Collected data
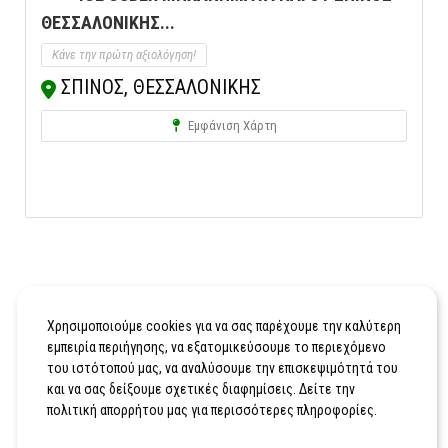
ΘΕΣΣΑΛΟΝΙΚΗΣ...
Κάνε την πρώτη αξιολόγηση!
ΣΠΙΝΟΣ, ΘΕΣΣΑΛΟΝΙΚΗΣ
Εμφάνιση Χάρτη
Χρησιμοποιούμε cookies για να σας παρέχουμε την καλύτερη
εμπειρία περιήγησης, να εξατομικεύσουμε το περιεχόμενο
του ιστότοπού μας, να αναλύσουμε την επισκεψιμότητά του
και να σας δείξουμε σχετικές διαφημίσεις. Δείτε την
πολιτική απορρήτου μας για περισσότερες πληροφορίες.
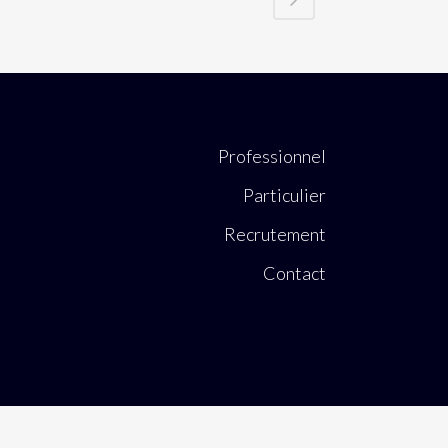
Professionnel
Particulier
Recrutement
Contact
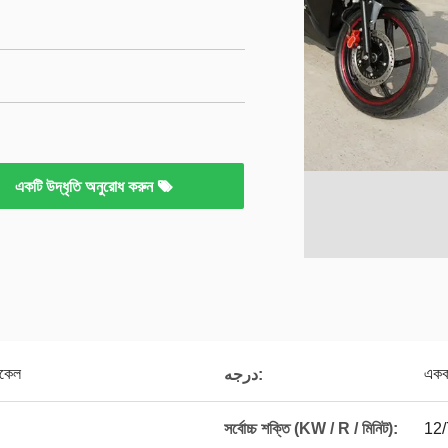
একটি উদ্ধৃতি অনুরোধ করুন
ইকেল
একক 
درجه:
সর্বোচ্চ শক্তি (KW / R / মিনিট):
12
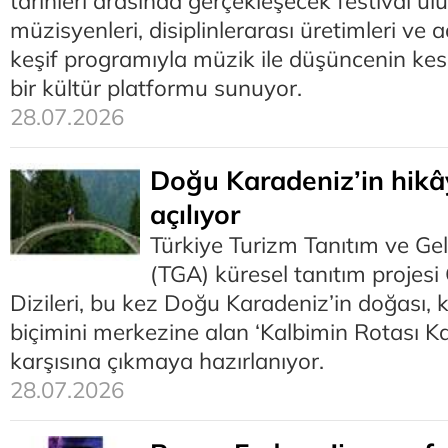
tarihleri arasında gerçekleşecek festival ulu
müzisyenleri, disiplinlerarası üretimleri ve 
keşif programıyla müzik ile düşüncenin kesi
bir kültür platformu sunuyor.
28.07.2026
Doğu Karadeniz’in hikâ
açılıyor
Türkiye Turizm Tanıtım ve Gel
(TGA) küresel tanıtım projesi
Dizileri, bu kez Doğu Karadeniz’in doğası,
biçimini merkezine alan ‘Kalbimin Rotası Kar
karşısına çıkmaya hazırlanıyor.
28.07.2026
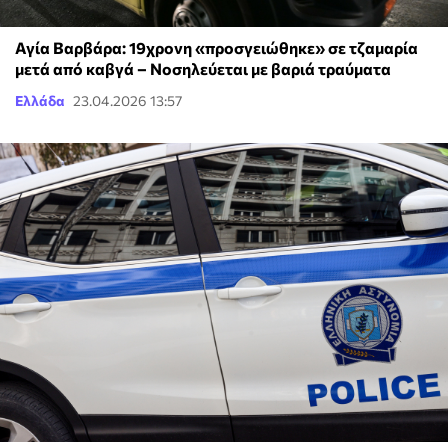
Αγία Βαρβάρα: 19χρονη «προσγειώθηκε» σε τζαμαρία
μετά από καβγά – Νοσηλεύεται με βαριά τραύματα
Ελλάδα
23.04.2026 13:57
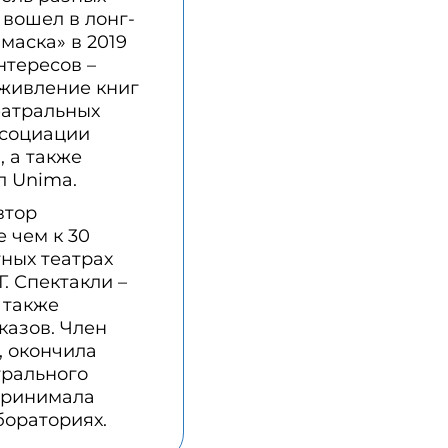
 вошел в лонг-
маска» в 2019
нтересов –
оживление книг
еатральных
ссоциации
, а также
л Unima.
втор
 чем к 30
тных театрах
. Спектакли –
 также
казов. Член
, окончила
трального
 принимала
бораториях.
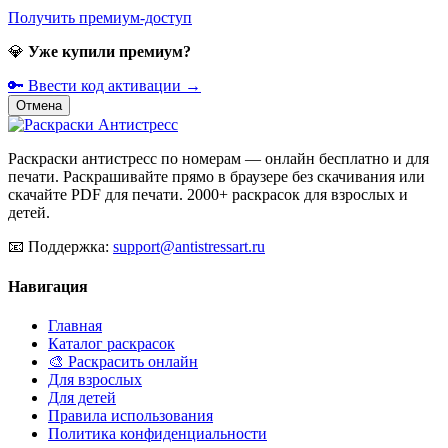
Получить премиум-доступ
💎
Уже купили премиум?
🔑 Ввести код активации →
Отмена
Раскраски антистресс по номерам — онлайн бесплатно и для
печати. Раскрашивайте прямо в браузере без скачивания или
скачайте PDF для печати. 2000+ раскрасок для взрослых и
детей.
📧
Поддержка:
support@antistressart.ru
Навигация
Главная
Каталог раскрасок
🎨 Раскрасить онлайн
Для взрослых
Для детей
Правила использования
Политика конфиденциальности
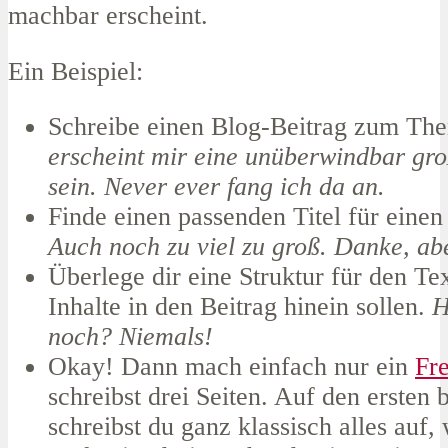
machbar erscheint.
Ein Beispiel:
Schreibe einen Blog-Beitrag zum T
erscheint mir eine unüberwindbar gr
sein. Never ever fang ich da an.
Finde einen passenden Titel für einen
Auch noch zu viel zu groß. Danke, a
Überlege dir eine Struktur für den Te
Inhalte in den Beitrag hinein sollen.
H
noch? Niemals!
Okay! Dann mach einfach nur ein
Fr
schreibst drei Seiten. Auf den ersten 
schreibst du ganz klassisch alles auf, w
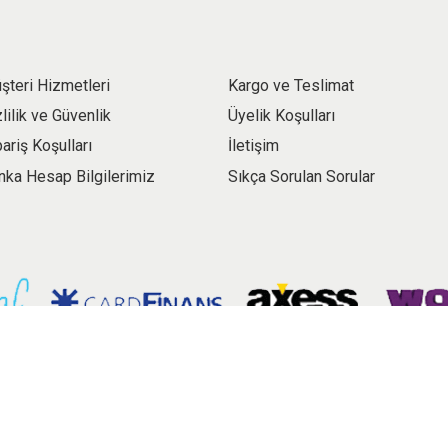
şteri Hizmetleri
Kargo ve Teslimat
zlilik ve Güvenlik
Üyelik Koşulları
pariş Koşulları
İletişim
nka Hesap Bilgilerimiz
Sıkça Sorulan Sorular
E-ticaret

YOUR TASK
What do the entries above read from the line containing "Политика конфиденциальности" through the line containing "şteri Hizmetleri"? Output those lines exactly, both ends included, with the pictures left out.

TASK RESPONSE
Политика конфиденциальности
machbar erscheint.
Ein Beispiel:
Schreibe einen Blog-Beitrag zum T
erscheint mir eine unüberwindbar gr
sein. Never ever fang ich da an.
Finde einen passenden Titel für einen
Auch noch zu viel zu groß. Danke, a
Überlege dir eine Struktur für den Te
Inhalte in den Beitrag hinein sollen.
H
noch? Niemals!
Okay! Dann mach einfach nur ein
Fr
schreibst drei Seiten. Auf den ersten 
schreibst du ganz klassisch alles auf, w
şteri Hizmetleri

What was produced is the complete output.